The Architectural Trio: Edition #15
5th June 2016Having finished my second year at university on Friday, you would’ve thought I’d have had enough of architecture for a while. However it’s been less than 48 hours and I’m already back on Dezeen and Archdaily looking at great buildings. This week was somewhat underwhelming compared to other projects I’ve seen recently, and I may tie those exemplary projects into longer, individual posts. I hope you enjoy your first serving of architecture from me this summer!
Cedar is used both internally and externally. Photo by Ulysse Lemerise Bouchard The house glows in its bright surroundings. Photo by Ulysse Lemerise Bouchard The minimal interior. Photo by Ulysse Lemerise Bouchard
Nook Residence, Canada, MU ArchitectureThis holiday home is nestled amongst the snowy landscape of a town in Quebec. The exterior consists of white painted pine cladding with cedar roof soffits. I always like buildings that use a white material and timber, and the aesthetic seemingly works in both sunny and snowy countries. A creative touch is the continuity of cedar on the interior ceilings, relating the interior and exterior. The house actually turns away from the street, allowing extensive glazing which faces a lake. The way the internal light penetrates the glazing looks stunning against the all white backdrop, I expect at night the property looks like a beacon. To me, there is one potential downside. The interior is sleek and modern and perhaps a little cold and heartless. When arriving from the freezing outside, I would prefer to enter a more cosy house. Mind you, this viewpoint may come from the lack of human activity in the photos. However you interpret this house, it can’t be denied that it sits beautifully within its context.
Finding inspiration from the context. Photo by Sergio Grazia A warm and welcoming entrance. Photo by Sergio Grazia The interior is light and expansive. Photo by Sergio Grazia
Paul Sivadon Institut Extension, France, Atelier 2+1This extension to a psychiatric hospital is attached to a Haussmann era street facade and 1960s extension. The architects have clearly used the extension’s facade as inspiration; the new section actually uses a portion of it for the glazing pattern. Whilst they look similar, it is clear which is the newer part, which is important in providing a historical timeline of the building. Interestingly, the courtyard used to be a disused car park, which proves the vision and skill of Atelier 2+1. The often unappreciated value of an architect is their ability to imagine and rationalise creative and wonderful solutions, which is why architect designed buildings tend to have a charm and unity that isn’t seen when they are not involved in a project.
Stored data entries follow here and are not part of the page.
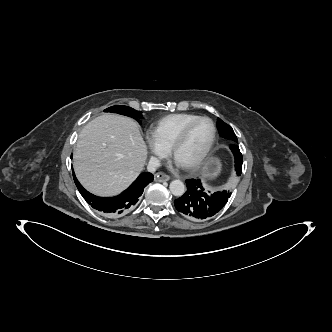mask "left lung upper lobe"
Instances as JSON below:
<instances>
[{
    "label": "left lung upper lobe",
    "mask_w": 332,
    "mask_h": 332,
    "mask_svg": "<svg viewBox=\"0 0 332 332\" xmlns=\"http://www.w3.org/2000/svg\"><path fill=\"white\" fill-rule=\"evenodd\" d=\"M217 128H218L219 134L222 137L232 140L234 142H238L233 129L219 118L217 119ZM230 148H231V145H230ZM237 175H240V173L239 174L237 173Z\"/></svg>",
    "instance_id": "left-lung-upper-lobe-1"
}]
</instances>
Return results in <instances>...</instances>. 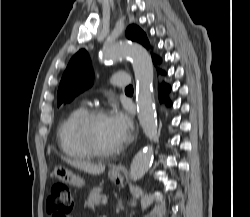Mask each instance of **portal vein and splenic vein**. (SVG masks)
Segmentation results:
<instances>
[{
	"mask_svg": "<svg viewBox=\"0 0 250 217\" xmlns=\"http://www.w3.org/2000/svg\"><path fill=\"white\" fill-rule=\"evenodd\" d=\"M107 202H108L107 198L102 199V204H103V205H106Z\"/></svg>",
	"mask_w": 250,
	"mask_h": 217,
	"instance_id": "obj_1",
	"label": "portal vein and splenic vein"
}]
</instances>
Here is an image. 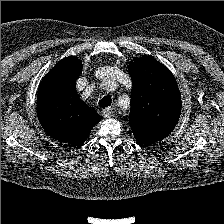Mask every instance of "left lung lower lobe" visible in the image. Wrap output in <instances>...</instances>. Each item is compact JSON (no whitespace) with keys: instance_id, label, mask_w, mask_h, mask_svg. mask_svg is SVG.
<instances>
[{"instance_id":"1","label":"left lung lower lobe","mask_w":224,"mask_h":224,"mask_svg":"<svg viewBox=\"0 0 224 224\" xmlns=\"http://www.w3.org/2000/svg\"><path fill=\"white\" fill-rule=\"evenodd\" d=\"M136 141L139 142L140 144H153L152 142H149V139L145 138L144 135H140V134H133Z\"/></svg>"}]
</instances>
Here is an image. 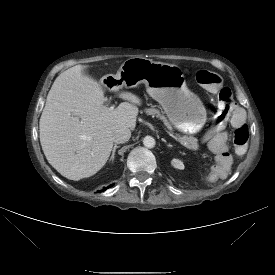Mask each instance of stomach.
<instances>
[{
	"label": "stomach",
	"instance_id": "0dacf381",
	"mask_svg": "<svg viewBox=\"0 0 275 275\" xmlns=\"http://www.w3.org/2000/svg\"><path fill=\"white\" fill-rule=\"evenodd\" d=\"M140 83L145 84L147 93L162 106L180 132L195 134L204 127L206 108L200 97L188 89L183 71L177 65L134 57L127 59L116 74L100 79L104 90L110 91Z\"/></svg>",
	"mask_w": 275,
	"mask_h": 275
}]
</instances>
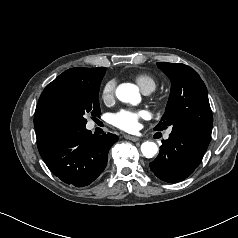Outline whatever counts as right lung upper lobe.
<instances>
[{"label":"right lung upper lobe","mask_w":238,"mask_h":238,"mask_svg":"<svg viewBox=\"0 0 238 238\" xmlns=\"http://www.w3.org/2000/svg\"><path fill=\"white\" fill-rule=\"evenodd\" d=\"M93 68H72L49 83L43 90L34 116L36 134L40 135L60 127V103L58 90L61 84L68 80H91Z\"/></svg>","instance_id":"1"}]
</instances>
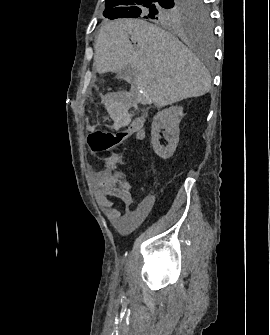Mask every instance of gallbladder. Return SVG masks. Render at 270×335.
<instances>
[{
    "label": "gallbladder",
    "instance_id": "obj_1",
    "mask_svg": "<svg viewBox=\"0 0 270 335\" xmlns=\"http://www.w3.org/2000/svg\"><path fill=\"white\" fill-rule=\"evenodd\" d=\"M135 76V72L131 66H127V68H124V70H120V72H117V78H122V80H126V82H133V78Z\"/></svg>",
    "mask_w": 270,
    "mask_h": 335
}]
</instances>
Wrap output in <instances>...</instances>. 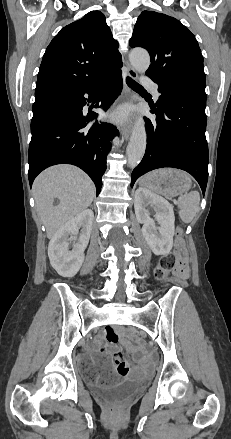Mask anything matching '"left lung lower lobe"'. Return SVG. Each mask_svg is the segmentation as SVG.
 Wrapping results in <instances>:
<instances>
[{"mask_svg": "<svg viewBox=\"0 0 231 439\" xmlns=\"http://www.w3.org/2000/svg\"><path fill=\"white\" fill-rule=\"evenodd\" d=\"M158 86L161 95L156 106H150L157 117L155 121L146 118V152L132 172L131 187L151 170L173 167L190 173L204 195L209 162L205 88L189 84Z\"/></svg>", "mask_w": 231, "mask_h": 439, "instance_id": "0a47b994", "label": "left lung lower lobe"}]
</instances>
Internally, the circulation spaces are wide and light, reducing the anxiety of patients. In my opinion this project represents a complete and considered scheme, all aspects have been covered internally and externally, with creative touches adding something special to the design.
Unapologetically angular. Photo by Bryant Hill Inside and outside blend seamlessly. Photo by Charles Davis Smith Dark bricks contrast the white walls. Photo by Charles Davis Smith
Main Stay House, America, Matt Fajkus ArchitectureThis house in Austin, Texas, responds sensitively to the demands of the local climate, whilst still allowing light into the property and blending of interior and exterior living. It is oriented away from the harsh west sun and the double glazed, low-e coated windows are operable to allow cross ventilation. Astoundingly, the house does not require air conditioning, despite average temperatures reaching 36c in August. The principal materials of stucco and ironspot bricks (a firing technique varies the colour of these bricks) complement each other and the strength of the brick helps to define the private and public spaces. In parts I think the aesthetic of the house seems a little messy, with maybe one or two too many materials, however this is only a personal preference. Overall, Matt Fajkus Architecture have created a brilliant home that opens up the possibility of outside living to the residents, a luxury many other home owners in Texas won’t have.